Hannah kills Lord Ramsey for his greed and sins against humanity, and takes Owen captive on her pirate ship, charging him with concocting a gourmet meal for her once a week on pain of his life.
"Except that we are at sea I would believe that I had been abducted by a traveling circus."
Author Brown’s delicious confection reminds us what we loved about stories of old, and adds that sine qua non of righteous vengeance to sustain our sensibilities. It may be that readers are especially susceptible to feats of culinary desperation because we are too busy reading to shop, so finding Wedgwood creating real cuisine from weevily flour and rancid lard is positively inspiring. Some sea captains for large sailing vessels in my family surprised me with the news that those aboard ship rarely partake in the (obvious to me) fresh seafood surrounding them, as they are not fishermen but sailors, but one of the Japanese sailors aboard the Flying Rose, Mabbot’s pirate ship, always has a line dragging from the aft rail, saving Wedgwood more than once in his search for a main course.

This is escapist fun of the best sort, effortlessly inventive, reminiscent of childhood summers, yet with truths adults will recognize and may take to heart. Once, Mabbot must throw overboard the treasure she has looted from Pendleton ships in order to speed her progress away from danger:
”The men will be bitter for having lost their silver, though it saved their lives. It is a complicated thing. With money in their pockets they become lazy and contrary. Heavy and slow, as does the Rose itself…A small part of me is glad to be rid of it. When my men are hungry, with death upon their heels, they work hard and never complain and enjoy their own company. They sing every night.”

And, on the pain one feels when a close friend or lover dies:
”I’ve had this pain. To tell you it will go away would be a lie. It will never go away.
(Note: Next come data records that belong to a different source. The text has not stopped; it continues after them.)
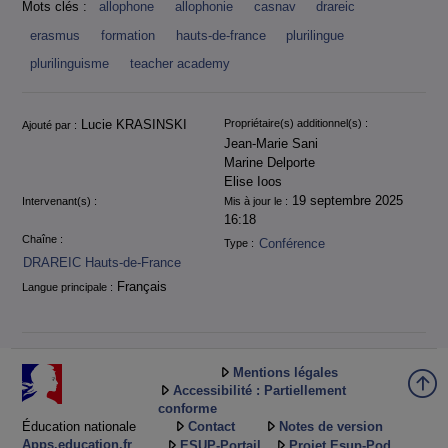
Mots clés :
allophone
allophonie
casnav
drareic
erasmus
formation
hauts-de-france
plurilingue
plurilinguisme
teacher academy
Informations
Lucie KRASINSKI
Propriétaire(s) additionnel(s) :
Ajouté par :
Jean-Marie Sani
Marine Delporte
Elise Ioos
19 septembre 2025
Intervenant(s) :
Mis à jour le :
16:18
Chaîne :
Conférence
Type :
DRAREIC Hauts-de-France
Français
Langue principale :
Mentions légales
Accessibilité : Partiellement
conforme
Éducation nationale
Contact
Notes de version
Apps.education.fr
ESUP-Portail
Projet Esup-Pod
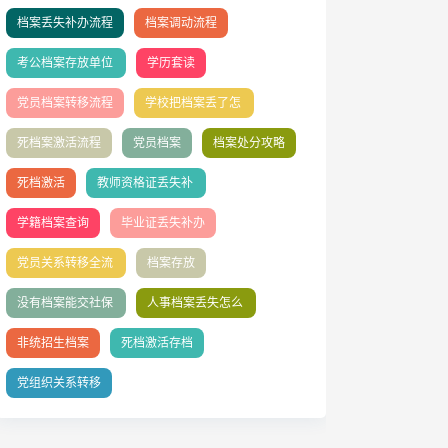
档案丢失补办流程
档案调动流程
考公档案存放单位
学历套读
填写指南
党员档案转移流程
学校把档案丢了怎
么办理
死档案激活流程
党员档案
档案处分攻略
死档激活
教师资格证丢失补
办
学籍档案查询
毕业证丢失补办
党员关系转移全流
档案存放
程
没有档案能交社保
人事档案丢失怎么
吗
补办
非统招生档案
死档激活存档
党组织关系转移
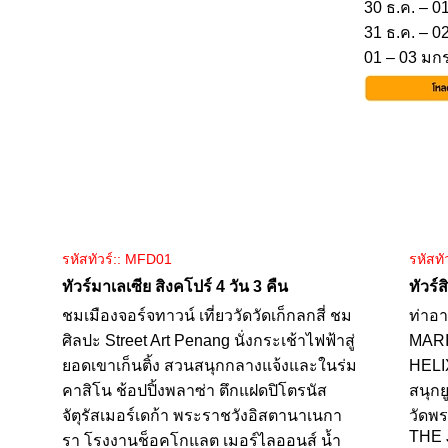
30 ธ.ค. – 0
31 ธ.ค. – 0
01 – 03 มก
รหัสทัวร์:: MFD01
รหัสทั
ทัวร์มาเลเซีย สิงคโปร์ 4 วัน 3 คืน
ทัวร์
ชมเมืองจอร์จทาวน์ เที่ยววัดวัดเก็กลกสี่ ชม
ท่าอา
ศิลปะ Street Art Penang นั่งกระเช้าไฟฟ้าสู่
MARI
ยอดเขาเก็นติ้ง สวนสนุกกลางแจ้งและในร่ม
HELI
คาสิโน ช้อปปิ้งพลาซ่า ตึกแฝดปิโตรนัส
สนุกย
จัตุรัสเมอร์เดก้า พระราชวังอิสตานาเนกา
วัดพร
THE
รา โรงงานช็อคโกแลต เมอร์ไลออนส์ น้ำ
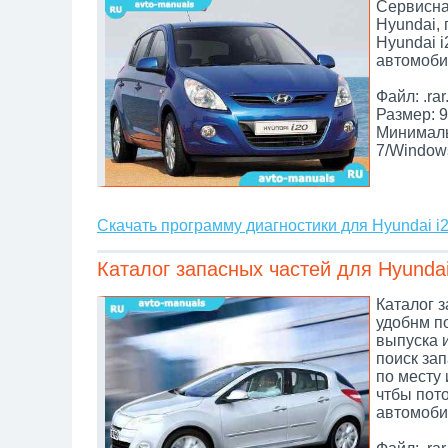
Сервисна
Hyundai,
Hyundai i
автомоби
Файл: .rar
Размер: 9
Минималь
7/Window
Скачать программу диагностики для Hyundai i
Каталог запасных частей для Hyundai
Каталог з
удобнм по
выпуска 
поиск зап
по месту 
чтбы пот
автомоби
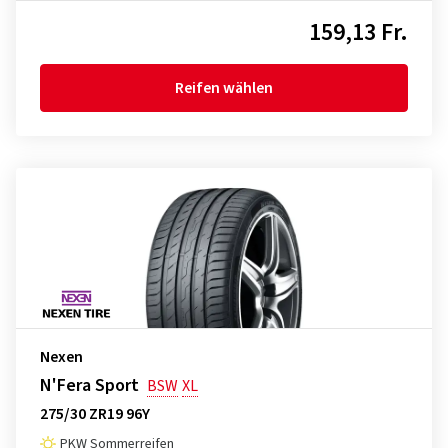
159,13 Fr.
Reifen wählen
Nexen
N'Fera Sport
BSW
XL
275/30 ZR19 96Y
PKW Sommerreifen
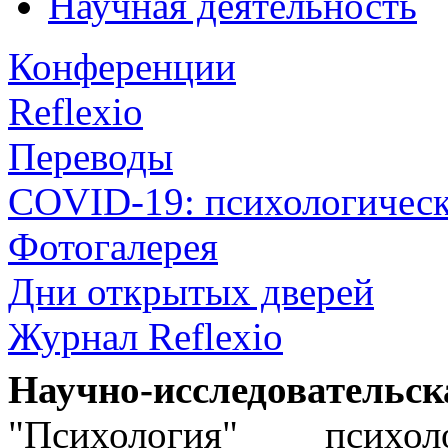
Научная деятельность
Конференции
Reflexio
Переводы
COVID-19: психологическ
Фотогалерея
Дни открытых дверей
Журнал Reflexio
Научно-исследовательск
"Психология" психо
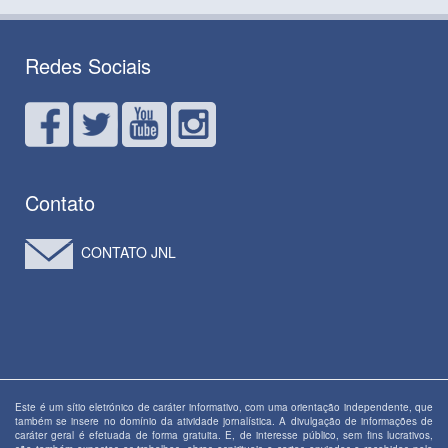
Redes Sociais
Contato
CONTATO JNL
Este é um sítio eletrónico de caráter informativo, com uma orientação independente, que
também se insere no domínio da atividade jornalística. A divulgação de informações de
caráter geral é efetuada de forma gratuita. E, de interesse público, sem fins lucrativos,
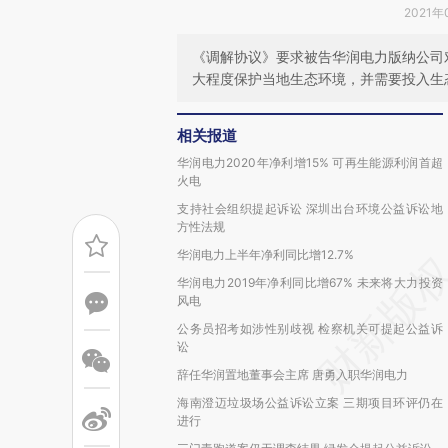
2021年
《调解协议》要求被告华润电力版纳公司
大程度保护当地生态环境，并需要投入生态补
相关报道
华润电力2020年净利增15% 可再生能源利润首超
火电
支持社会组织提起诉讼 深圳出台环境公益诉讼地
方性法规
华润电力上半年净利同比增12.7%
华润电力2019年净利同比增67% 未来将大力投资
风电
公务员招考如涉性别歧视 检察机关可提起公益诉
讼
辞任华润置地董事会主席 唐勇入职华润电力
海南澄迈垃圾场公益诉讼立案 三期项目环评仍在
进行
But, if you live long enough, it will cease to torture and will instead flavor you. As we rely on the bitterness of strong tea to wake us, this too will become something you can use.”

And on the sanctity of eating the flesh of animals:
”I thought I would take pleasure in skinning that watchful rabbit, but now that it was still, it engendered in me a tenderness for all fragile flesh. I sharpened a knife until it shone, then skinned and cleaned the rabbit, trying to make each cut a gesture of respect. Loathe to waste any part of the animal, I set brains and hide aside for tanning…As I progressed deeper into the body I felt a mystery revealing itself to me and began to pray, not with words but with simple cooking, a prayer not for the soul of the rabbit exactly but for the generous blending of its life and Mabbot’s. She had fed and loved it and now its flesh would become hers and mine, and in this way I understood that all beings lived only to feed each other as even the lion lays down for the worm. In the striations of the rabbit’s muscle I saw eons of breath and death.”

And finally, we have a love story. It has a prudish man’s restraint, told in the voice of Wedgwood, who denies for ever-so-long his interest in Mabbot and in being at sea with pirates. But lord knows how we all love conquering the inhibitions of prudish men—and how much more satisfying and telling it is for the woman to be the instigator. If men are permanently “on” for sex, their sexual proclivities have less value, as it were. ‘Barky holes of trees’ as John Barth (The Sot-Weed Factor) has written, would do as well. Women, more discriminating perhaps, may tell us more by their choices.

A fine choice for a summer read. This book deserves to be widely enjoyed for the sheer fun it offers. It is something apart from the usual, and one must always take note of derring-do.